引用元 : 「カーボンパーツの将来性について - webCG」
https://www.webcg.net/articles/-/48565

以下、私の回答。
A:トヨタの車両と限定するとルーフ以外にカーボンが採用されることは無いでしょう。

webCGでは以下に関しても語られています。
・カーボンパーツの大きな欠点
・カーボンよりもアルミ

カーボンパーツの将来性について

少なくとも自動車業界では今以上に採用が多くなるという事はありません。

なお、私の本業である飛行体の関係ではカーボンはモノコック・汎用品共に無視することが出来ない重要な素材です。

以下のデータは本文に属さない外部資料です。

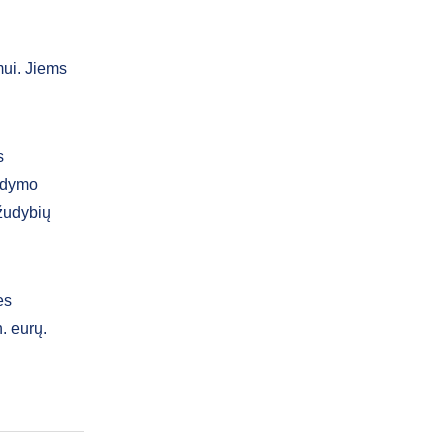
ui. Jiems
s
gdymo
ižudybių
es
. eurų.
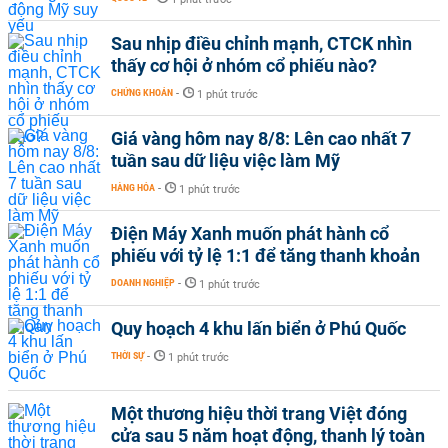
Sau nhịp điều chỉnh mạnh, CTCK nhìn
thấy cơ hội ở nhóm cổ phiếu nào?
CHỨNG KHOÁN
-
1 phút trước
Giá vàng hôm nay 8/8: Lên cao nhất 7
tuần sau dữ liệu việc làm Mỹ
HÀNG HÓA
-
1 phút trước
Điện Máy Xanh muốn phát hành cổ
phiếu với tỷ lệ 1:1 để tăng thanh khoản
DOANH NGHIỆP
-
1 phút trước
Quy hoạch 4 khu lấn biển ở Phú Quốc
THỜI SỰ
-
1 phút trước
Một thương hiệu thời trang Việt đóng
cửa sau 5 năm hoạt động, thanh lý toàn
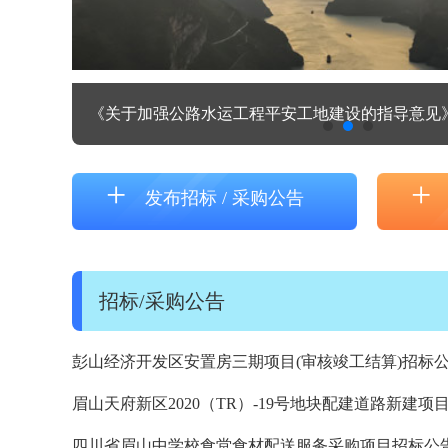
采购方式
《关于加强公路水运工程平安工地建设的指导意见
+
+
发布招标 / 采购公告
招标/采购公告
彭山经济开发区安置房三期项目(审核竣工结算)招标
眉山天府新区2020（TR）-19号地块配建道路新建项
包投标邀请
四川省眉山中学校食堂食材配送服务采购项目招标公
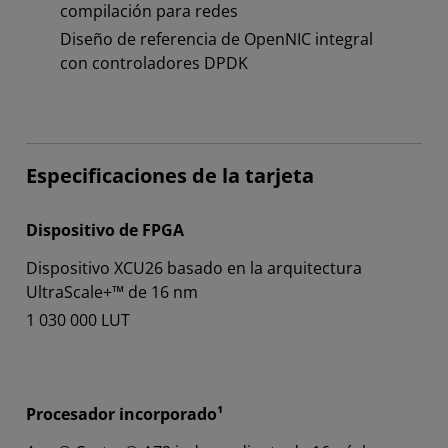
compilación para redes
Diseño de referencia de OpenNIC integral
con controladores DPDK
Especificaciones de la tarjeta
Dispositivo de FPGA
Dispositivo XCU26 basado en la arquitectura
UltraScale+™ de 16 nm
1 030 000 LUT
Procesador incorporado¹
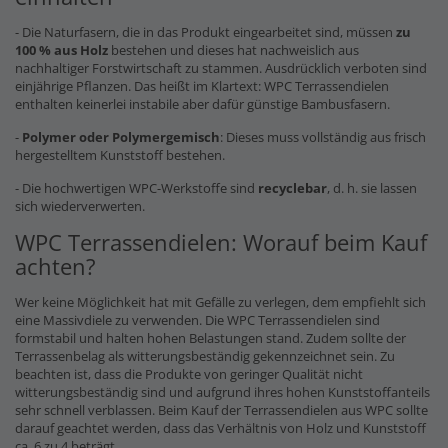
- Die Naturfasern, die in das Produkt eingearbeitet sind, müssen
zu
100 % aus Holz
bestehen und dieses hat nachweislich aus
nachhaltiger Forstwirtschaft zu stammen. Ausdrücklich verboten sind
einjährige Pflanzen. Das heißt im Klartext: WPC Terrassendielen
enthalten keinerlei instabile aber dafür günstige Bambusfasern.
-
Polymer oder Polymergemisch
: Dieses muss vollständig aus frisch
hergestelltem Kunststoff bestehen.
- Die hochwertigen WPC-Werkstoffe sind
recyclebar
, d. h. sie lassen
sich wiederverwerten.
WPC Terrassendielen: Worauf beim Kauf
achten?
Wer keine Möglichkeit hat mit Gefälle zu verlegen, dem empfiehlt sich
eine Massivdiele zu verwenden. Die WPC Terrassendielen sind
formstabil und halten hohen Belastungen stand. Zudem sollte der
Terrassenbelag als witterungsbeständig gekennzeichnet sein. Zu
beachten ist, dass die Produkte von geringer Qualität nicht
witterungsbeständig sind und aufgrund ihres hohen Kunststoffanteils
sehr schnell verblassen. Beim Kauf der Terrassendielen aus WPC sollte
darauf geachtet werden, dass das Verhältnis von Holz und Kunststoff
ca. 6 zu 4 beträgt.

私は10年程前にドローンのメーカーを立ち上げようと計画したことがありました。
その際には自社で釜を持つというパターンまで検討していました。
今でもこの可能性は消していませんので、自身でCFRPの作成者になる可能性が残っています。
一通り、カーボン関係は仕事として研究していることから・・・この質問は多田さんよりも私の方が知識がある世界かも知れません。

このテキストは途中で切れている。